Inertia friction welding of LSHR to Mar-M247 under conditions of constant welding energy, E _ko, and axial compression force, P, but different flywheel moments of inertia, I, were conducted to establish the effect of I on the efficiency of the IFW process and the quality of bonds of dissimilar superalloys. From this work, the following conclusions were drawn:

1. 1.

   The metal flow and microstructure response during IFW of the dissimilar superalloys depend strongly on I, despite constant E _ko and P. In particular, the processing time, deformed volume, maximum temperature developed in HAZ, and the length of sample upset increase with an increase in I. At a given welding energy, the weld quality (i.e., integrity and strength) improves with increased I.

2. 2.

   The lack of bonding at the weld interface, prevalent in welds where small moments of inertia are utilized, is associated with limited plasticity of Mar-M247 which has a higher γ′-solvus temperature and higher hot-working flow stress in comparison to LSHR. Limited metal flow leads to trapping of remnant oxide and carbide particles at the weld interface which is associated with poor bond quality and poor post-IFW tensile strength.

3. 3.

   The simultaneous increases in the maximum temperature at the weld interface and the duration of IFW with increased I promote increased plastic flow and dynamic recrystallization of a larger volume on the Mar-M247 side.

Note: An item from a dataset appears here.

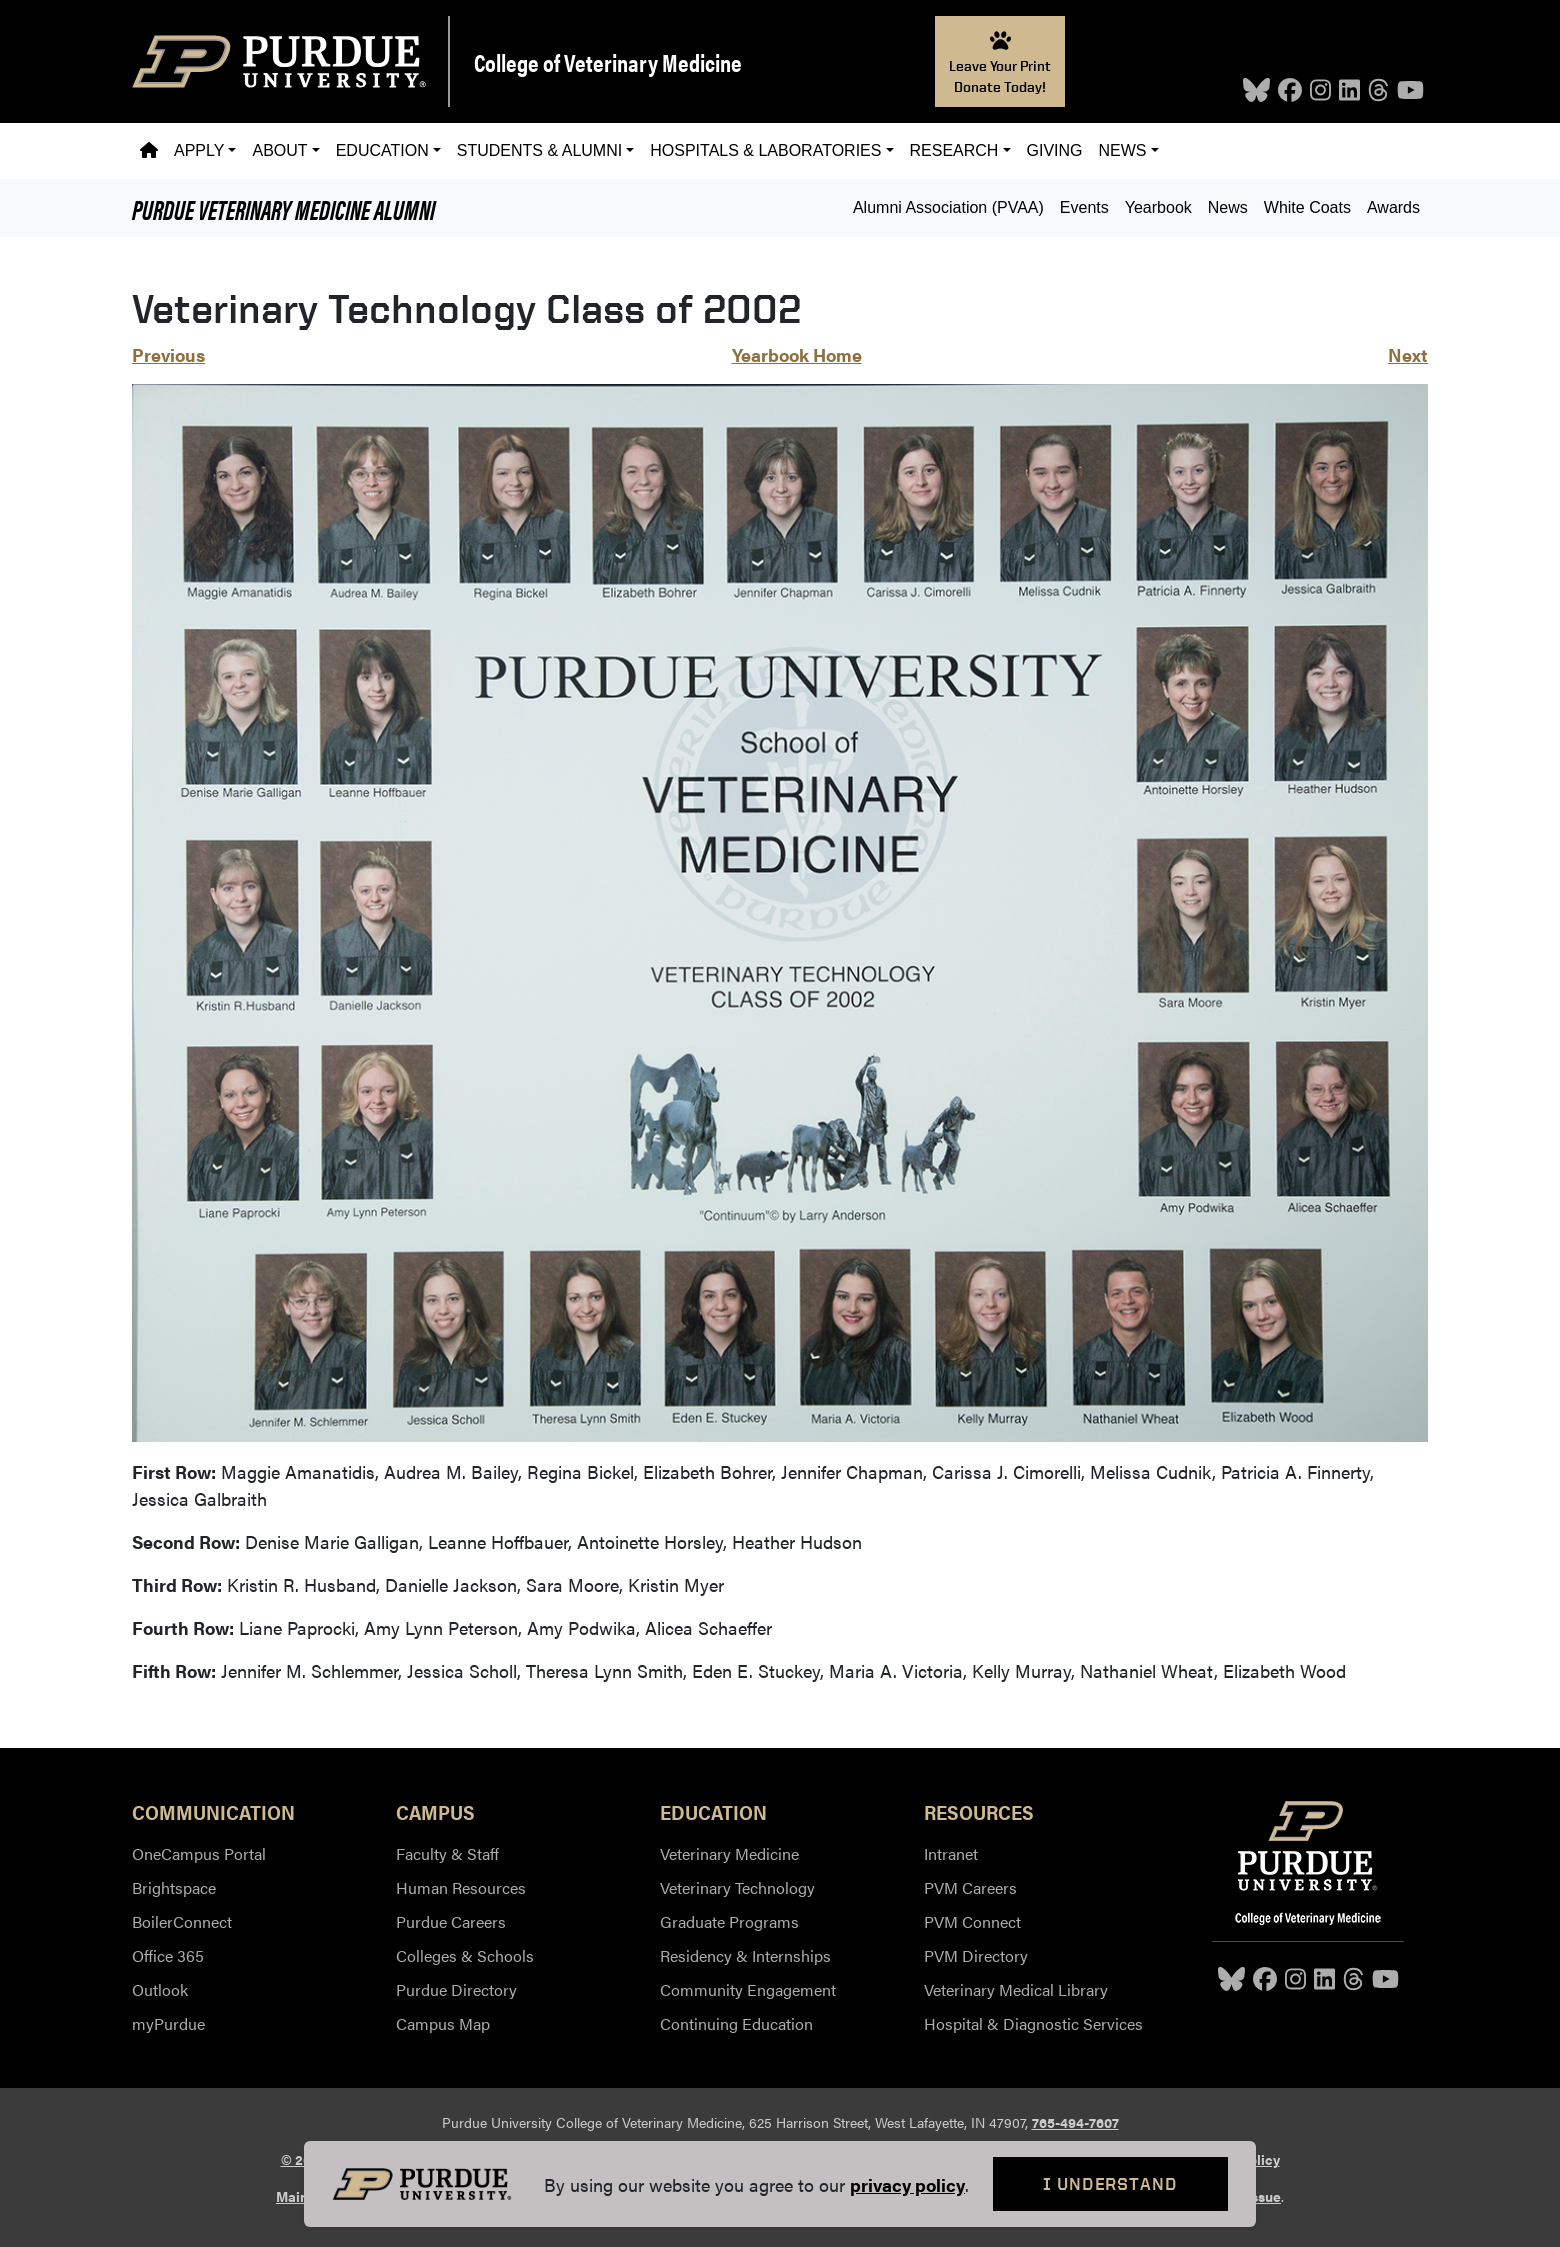 Image resolution: width=1560 pixels, height=2247 pixels. Describe the element at coordinates (199, 150) in the screenshot. I see `Apply [button]` at that location.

The fine-grain structure formed at the weld interface effectively reduced the high-temperature yield strength of Mar-M247 and promoted more extensive deformation and flow of the material at the weld interface. As a result, the weld interface was free of the oxide and carbide particles and associated weld defects that are detrimental to bond quality.

4. 4.

   The significant effect of I (at fixed values of E _ko and P) on welding and post-welding behavior was rationalized by its influence on the amount of energy lost to friction of the rotating components of the welding machine. It was established that an increase in the flywheel moment of inertia decreased the fraction of the weld energy lost to parasitic sinks within the IFW machine. Therefore, increased moment of inertia increased the efficiency of the conversion of the kinetic energy of the flywheel to thermal energy at the weld interface. Therefore, careful consideration of both I and ω must be given when determining weld process parameters, simply assuming parameters based only on input energy is not sufficient.

5. 5.

   The efficiency of the IFW process must be quantified in order to fully define the interrelation between the IFW process parameters and their effects on weldability and weld quality.

6. 6.

   The apparent change in behavior at the weld line from sliding friction to sticking condition occurred at approximately the same number of revolutions of the weld sample during IFW. During sliding friction, the apparent coefficient of friction between the welding surfaces was very low, μ _S ≈ 0.05, and had a minor dependence on the rotational velocity and moment of inertia. When the sticking condition occurred at the end of the welding process, the apparent coefficient of friction increased rapidly and approached the values of ~0.12 to 0.14.